- Artist: David Hockney
- Year: 1967
- Medium: Acrylic on canvas
- Dimensions: 242.5 cm × 243.9 cm (95.5 in × 96.0 in)
- Location: Tate Britain, London;

= A Bigger Splash =

1967 painting by David Hockney

A Bigger Splash is a large pop art painting by British artist David Hockney. Measuring 242.5 cm by 243.9 cm, it depicts a swimming pool beside a modern house, disturbed by a large splash of water created by an unseen figure who has apparently just jumped in from a diving board. It was painted in California between April and June 1967, when Hockney was teaching at the University of California, Berkeley. Jack Hazan's fictionalised 1973 biopic, A Bigger Splash, concentrating on the break-up of Hockney's relationship with Peter Schlesinger, was named after the painting.

Luca Guadagnino's 2015 film A Bigger Splash (a loose remake of La Piscine) was also named after the painting.

==Description==
A Bigger Splash shows a typical California day – warm and sunny, with a cloudless blue sky. In the background, two palm trees loom over a large single-storey house, with flat roof and large sliding glass doors, in front of which an empty director's chair with thin crossed legs stands on a wide pink patio. A shadow under the chair suggests that the sun is high in the sky, around noon. In the foreground, a yellow diving board slants away from lower right corner, leading the viewer's gaze towards the centre of a large swimming pool, where water fountains into the air, capturing the moment right after someone has dived in. The diver is not visible, presumably still under the water. The chair lies further back along the same diagonal line. A thickening in the white line atop the building's flat roof emphasises the place where the diver has entered the water.

Hockney's composition is based on a photograph of a swimming pool in a book and an earlier drawing by Hockney of Californian buildings. It was created with meticulous care, simplifying, but enlarging his earlier paintings entitled A Little Splash (1966) and The Splash (1966) (both are held in private collections; the latter was sold for £2.6 million in 2006 and for £23.1 million in 2020, both times by auction at Sotheby's in London). The canvas – almost a perfect square – is dominated by the strong vertical and horizontal lines of the trees, the building, and the edge of the pool; it is divided evenly into the sky, building and patio in the upper half, and the pool and diving board in the lower half.

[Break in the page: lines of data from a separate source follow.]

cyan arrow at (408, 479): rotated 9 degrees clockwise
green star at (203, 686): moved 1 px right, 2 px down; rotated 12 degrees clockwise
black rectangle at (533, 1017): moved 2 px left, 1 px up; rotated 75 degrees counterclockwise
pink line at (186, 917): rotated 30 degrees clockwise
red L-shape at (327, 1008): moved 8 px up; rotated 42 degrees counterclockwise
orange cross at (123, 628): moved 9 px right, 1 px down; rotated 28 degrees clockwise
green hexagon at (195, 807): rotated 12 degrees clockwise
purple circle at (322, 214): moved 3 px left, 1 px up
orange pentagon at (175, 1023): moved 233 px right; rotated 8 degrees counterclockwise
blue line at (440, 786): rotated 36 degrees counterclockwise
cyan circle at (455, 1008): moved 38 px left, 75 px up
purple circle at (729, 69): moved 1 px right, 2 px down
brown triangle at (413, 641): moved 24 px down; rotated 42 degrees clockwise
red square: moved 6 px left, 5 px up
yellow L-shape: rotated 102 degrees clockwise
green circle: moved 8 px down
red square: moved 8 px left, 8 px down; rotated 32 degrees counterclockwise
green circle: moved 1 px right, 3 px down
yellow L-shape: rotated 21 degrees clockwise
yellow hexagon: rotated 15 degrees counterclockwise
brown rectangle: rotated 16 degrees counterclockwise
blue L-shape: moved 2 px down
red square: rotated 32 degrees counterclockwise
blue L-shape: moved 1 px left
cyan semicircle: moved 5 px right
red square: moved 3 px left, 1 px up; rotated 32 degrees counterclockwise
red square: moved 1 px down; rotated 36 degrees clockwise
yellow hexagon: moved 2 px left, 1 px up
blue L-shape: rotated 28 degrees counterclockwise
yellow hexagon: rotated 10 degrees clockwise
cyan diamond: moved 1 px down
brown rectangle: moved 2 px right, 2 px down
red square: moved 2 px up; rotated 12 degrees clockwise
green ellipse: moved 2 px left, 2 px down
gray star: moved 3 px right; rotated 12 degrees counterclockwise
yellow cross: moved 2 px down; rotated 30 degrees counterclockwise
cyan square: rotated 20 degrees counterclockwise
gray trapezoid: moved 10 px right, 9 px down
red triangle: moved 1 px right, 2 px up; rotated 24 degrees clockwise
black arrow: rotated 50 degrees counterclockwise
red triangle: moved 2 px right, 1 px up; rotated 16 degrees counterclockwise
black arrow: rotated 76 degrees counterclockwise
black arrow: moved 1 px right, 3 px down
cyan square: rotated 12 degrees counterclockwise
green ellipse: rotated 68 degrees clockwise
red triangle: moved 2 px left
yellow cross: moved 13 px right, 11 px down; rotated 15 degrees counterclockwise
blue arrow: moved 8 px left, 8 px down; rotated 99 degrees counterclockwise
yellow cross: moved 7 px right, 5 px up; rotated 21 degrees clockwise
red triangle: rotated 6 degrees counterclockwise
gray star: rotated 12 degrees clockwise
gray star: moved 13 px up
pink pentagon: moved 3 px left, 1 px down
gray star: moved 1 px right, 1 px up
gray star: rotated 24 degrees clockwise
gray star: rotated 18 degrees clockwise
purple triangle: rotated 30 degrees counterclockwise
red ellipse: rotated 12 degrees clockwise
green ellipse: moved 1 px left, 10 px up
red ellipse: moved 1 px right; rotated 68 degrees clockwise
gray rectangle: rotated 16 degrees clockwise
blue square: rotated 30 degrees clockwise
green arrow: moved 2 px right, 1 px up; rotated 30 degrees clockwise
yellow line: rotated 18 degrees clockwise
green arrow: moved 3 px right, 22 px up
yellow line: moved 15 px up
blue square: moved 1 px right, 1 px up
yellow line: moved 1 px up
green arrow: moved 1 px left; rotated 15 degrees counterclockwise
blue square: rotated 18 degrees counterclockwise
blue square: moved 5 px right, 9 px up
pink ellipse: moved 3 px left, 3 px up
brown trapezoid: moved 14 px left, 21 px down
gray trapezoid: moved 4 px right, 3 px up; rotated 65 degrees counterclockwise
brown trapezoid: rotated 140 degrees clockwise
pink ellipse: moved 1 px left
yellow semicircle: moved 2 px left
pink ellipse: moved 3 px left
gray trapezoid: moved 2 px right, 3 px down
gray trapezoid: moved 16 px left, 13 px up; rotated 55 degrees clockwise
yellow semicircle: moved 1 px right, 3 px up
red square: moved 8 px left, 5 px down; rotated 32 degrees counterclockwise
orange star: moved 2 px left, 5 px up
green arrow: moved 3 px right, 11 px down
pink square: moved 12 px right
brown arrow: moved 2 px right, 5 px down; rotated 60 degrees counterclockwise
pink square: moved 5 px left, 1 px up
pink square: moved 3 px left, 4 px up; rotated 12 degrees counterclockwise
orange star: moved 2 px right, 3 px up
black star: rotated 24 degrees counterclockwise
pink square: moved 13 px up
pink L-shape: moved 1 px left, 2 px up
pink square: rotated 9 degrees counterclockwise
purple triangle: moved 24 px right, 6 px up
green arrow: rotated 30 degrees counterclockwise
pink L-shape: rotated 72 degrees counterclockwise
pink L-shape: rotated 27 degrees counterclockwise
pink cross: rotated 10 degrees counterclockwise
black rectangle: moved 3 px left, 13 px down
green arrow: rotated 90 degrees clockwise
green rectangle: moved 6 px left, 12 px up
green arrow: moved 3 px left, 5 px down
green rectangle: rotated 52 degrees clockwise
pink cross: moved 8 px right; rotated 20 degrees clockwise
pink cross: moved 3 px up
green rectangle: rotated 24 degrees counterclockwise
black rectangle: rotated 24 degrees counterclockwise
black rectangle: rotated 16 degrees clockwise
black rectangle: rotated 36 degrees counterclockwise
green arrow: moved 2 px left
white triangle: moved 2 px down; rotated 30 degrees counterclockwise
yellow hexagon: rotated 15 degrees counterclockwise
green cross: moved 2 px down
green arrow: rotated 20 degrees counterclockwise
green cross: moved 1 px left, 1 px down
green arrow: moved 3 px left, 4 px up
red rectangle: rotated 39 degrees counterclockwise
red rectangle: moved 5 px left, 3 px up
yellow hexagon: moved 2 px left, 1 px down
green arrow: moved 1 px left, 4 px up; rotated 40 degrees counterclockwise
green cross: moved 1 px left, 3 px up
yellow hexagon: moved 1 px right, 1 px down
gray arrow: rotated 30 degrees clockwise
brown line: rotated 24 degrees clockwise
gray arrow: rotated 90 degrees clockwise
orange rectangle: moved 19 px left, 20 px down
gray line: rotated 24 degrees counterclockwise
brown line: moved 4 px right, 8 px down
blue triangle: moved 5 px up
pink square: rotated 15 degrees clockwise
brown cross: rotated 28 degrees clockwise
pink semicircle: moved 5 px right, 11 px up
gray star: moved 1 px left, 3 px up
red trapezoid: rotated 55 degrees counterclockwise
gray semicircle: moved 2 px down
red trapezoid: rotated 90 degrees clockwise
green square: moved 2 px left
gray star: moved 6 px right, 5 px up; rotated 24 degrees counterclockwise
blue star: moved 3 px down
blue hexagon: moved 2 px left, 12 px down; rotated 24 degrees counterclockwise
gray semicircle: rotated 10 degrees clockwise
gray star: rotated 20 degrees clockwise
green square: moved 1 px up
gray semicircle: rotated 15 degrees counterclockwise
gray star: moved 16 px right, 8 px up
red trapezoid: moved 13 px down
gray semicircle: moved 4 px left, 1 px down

The rectilinear composition is broken by the oblique thrust of the diving board. The calmness of the overall composition contrasts with the violent explosion of water caused by diver. Hockney has expressed his pleasure at taking two weeks to paint a moment that lasted two seconds.

In a March 2009 interview for the Tate, to the question "Who jumped into the pool?" Hockney answers: "I don't know actually. It was done from a photograph of a splash. That I haven't taken, but that's what it's commenting on. The stillness of an image. (...) Most of the painting was spent on the splash and the splash lasts two seconds and the building is permanent there. That's what it's about actually. You have to look in at the details." Hockney’s use of photographic compositing was ahead of its time, reflecting his early experimentation with technology in art.

==Composition==
The painting was made using acrylic Liquitex on a white cotton duck canvas, with no underdrawing. Hockney uses a limited palette – cobalt blue, ultramarine blue, raw sienna, burnt sienna, raw umber, Hooker's green, Naples yellow and titanium white – applied either mixed together or as tints. Apart from the splash, the painting was finished very evenly and flat with a paint roller, in two or three layers, with the few details – tree, grass, chair, reflections – overpainted. The central splash was heavily worked over a period of about two weeks using a variety of small brushes. A wide border and central narrow stripe at the pool's edge are left unpainted. The border creates an effect like a Polaroid photograph. The painting has been viewed as a critical link in Hockney's ruminations on time between his earlier Picture Emphasising Stillness and his later "joiners" portraits, created by collaging many photographs of the same subject taken over a period of hours.

==Sale history==
The Marquess of Dufferin and Ava bought the finished work from John Kasmin's gallery in 1968, and sold it to the Tate in 1981.